Me hubiera gustado ofrecerle tantas veces un cálido abrazo, para que en él
se refugiara y llorase sus pesares. Me hubiera bastado a mí sentir su
silenciosa conmoción. Y, luego, su paz. Porque al desahogo del llanto sigue la
paz y la petición de un perdón avergonzado a quien se lo enjugó. Pero no
hubiera sido prudente, no. También ella lo sabe.

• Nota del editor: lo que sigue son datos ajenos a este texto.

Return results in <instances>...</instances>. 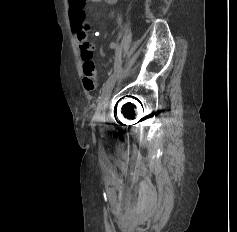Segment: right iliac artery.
<instances>
[{
	"label": "right iliac artery",
	"mask_w": 237,
	"mask_h": 232,
	"mask_svg": "<svg viewBox=\"0 0 237 232\" xmlns=\"http://www.w3.org/2000/svg\"><path fill=\"white\" fill-rule=\"evenodd\" d=\"M117 47V44L115 43V42H112L111 44H110V48L111 49H115Z\"/></svg>",
	"instance_id": "1"
}]
</instances>
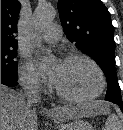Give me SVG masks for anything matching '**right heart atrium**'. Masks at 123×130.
Listing matches in <instances>:
<instances>
[{
	"instance_id": "obj_1",
	"label": "right heart atrium",
	"mask_w": 123,
	"mask_h": 130,
	"mask_svg": "<svg viewBox=\"0 0 123 130\" xmlns=\"http://www.w3.org/2000/svg\"><path fill=\"white\" fill-rule=\"evenodd\" d=\"M19 79L23 88L29 92L40 93L45 89V80L29 60H24L21 64Z\"/></svg>"
}]
</instances>
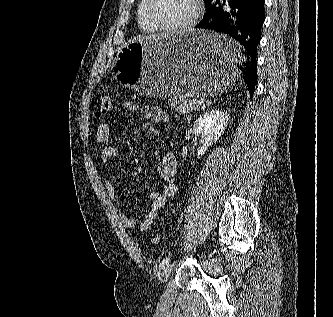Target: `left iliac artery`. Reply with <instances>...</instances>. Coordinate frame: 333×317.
I'll use <instances>...</instances> for the list:
<instances>
[{
    "label": "left iliac artery",
    "mask_w": 333,
    "mask_h": 317,
    "mask_svg": "<svg viewBox=\"0 0 333 317\" xmlns=\"http://www.w3.org/2000/svg\"><path fill=\"white\" fill-rule=\"evenodd\" d=\"M170 263V258H165L163 259L161 266L164 268L165 266H167Z\"/></svg>",
    "instance_id": "obj_1"
}]
</instances>
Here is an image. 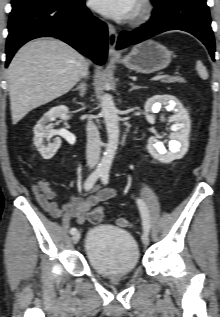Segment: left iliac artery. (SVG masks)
<instances>
[{
    "label": "left iliac artery",
    "mask_w": 220,
    "mask_h": 317,
    "mask_svg": "<svg viewBox=\"0 0 220 317\" xmlns=\"http://www.w3.org/2000/svg\"><path fill=\"white\" fill-rule=\"evenodd\" d=\"M101 180H102L103 184H105V185L108 184V181H109V171L108 170L102 171ZM137 204H138V207H139V210L141 213V217H142L143 230L146 234H148L149 230H150V219H149L147 207L142 199H137Z\"/></svg>",
    "instance_id": "44dca946"
}]
</instances>
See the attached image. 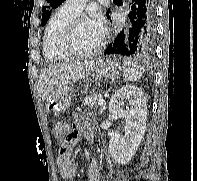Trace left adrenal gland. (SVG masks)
<instances>
[{"mask_svg":"<svg viewBox=\"0 0 197 181\" xmlns=\"http://www.w3.org/2000/svg\"><path fill=\"white\" fill-rule=\"evenodd\" d=\"M105 105L103 106V108L99 111V114H101L104 110H105Z\"/></svg>","mask_w":197,"mask_h":181,"instance_id":"left-adrenal-gland-1","label":"left adrenal gland"}]
</instances>
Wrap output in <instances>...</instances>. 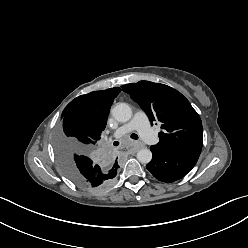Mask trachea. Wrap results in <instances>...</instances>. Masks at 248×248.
<instances>
[{
    "instance_id": "obj_1",
    "label": "trachea",
    "mask_w": 248,
    "mask_h": 248,
    "mask_svg": "<svg viewBox=\"0 0 248 248\" xmlns=\"http://www.w3.org/2000/svg\"><path fill=\"white\" fill-rule=\"evenodd\" d=\"M131 138L137 140L138 139V136H137V134H131ZM113 145L114 146H118L119 145V142L118 141H115L113 143Z\"/></svg>"
}]
</instances>
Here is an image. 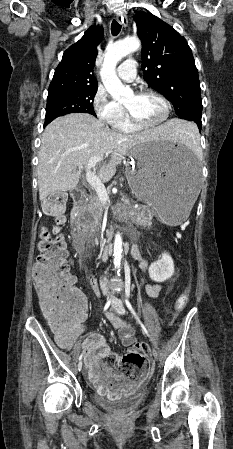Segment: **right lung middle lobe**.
<instances>
[{"label": "right lung middle lobe", "instance_id": "obj_1", "mask_svg": "<svg viewBox=\"0 0 233 449\" xmlns=\"http://www.w3.org/2000/svg\"><path fill=\"white\" fill-rule=\"evenodd\" d=\"M97 89L63 90L48 94L45 126L55 118L75 112L96 116L93 100Z\"/></svg>", "mask_w": 233, "mask_h": 449}]
</instances>
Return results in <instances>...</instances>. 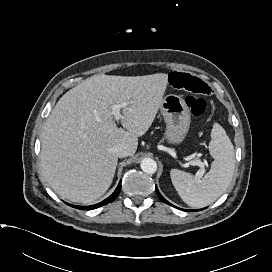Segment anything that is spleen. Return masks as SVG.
I'll use <instances>...</instances> for the list:
<instances>
[{"instance_id":"spleen-1","label":"spleen","mask_w":272,"mask_h":272,"mask_svg":"<svg viewBox=\"0 0 272 272\" xmlns=\"http://www.w3.org/2000/svg\"><path fill=\"white\" fill-rule=\"evenodd\" d=\"M209 151L214 161L204 177L171 169L172 183L182 200L191 207H204L216 201L229 186L234 170V147L224 128L215 123Z\"/></svg>"}]
</instances>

Y esa calidez se la he querido dar yo con mi mala caligrafía y mi añosa voz,
aunque ella siempre me ha escrito más, embarullada a veces con desesperada
coherencia, rehuyendo afrontar dolores dados por insufribles ¿O es una
incoherencia que producen las dudas y los miedos?
Una permanente defensa la suya que no arguye sentires, sino genealogía
diplomática, que deja entrever las junturas de su ya herrumbrosa coraza, allí
donde el puñal hace carne mientras ella, herida, escupe con vivísimo grito
lágrimas y sangre, sobre todo lágrimas de infelicidad. Entonces hay que dejarle
que desbarre hasta que se agote, hasta que no tenga más que escupir, pero
tendiéndole la mano antes de que, rota la lanza, vuelva grupas y se aleje, perdidas
las bridas de su montura, de regreso al país del desamor.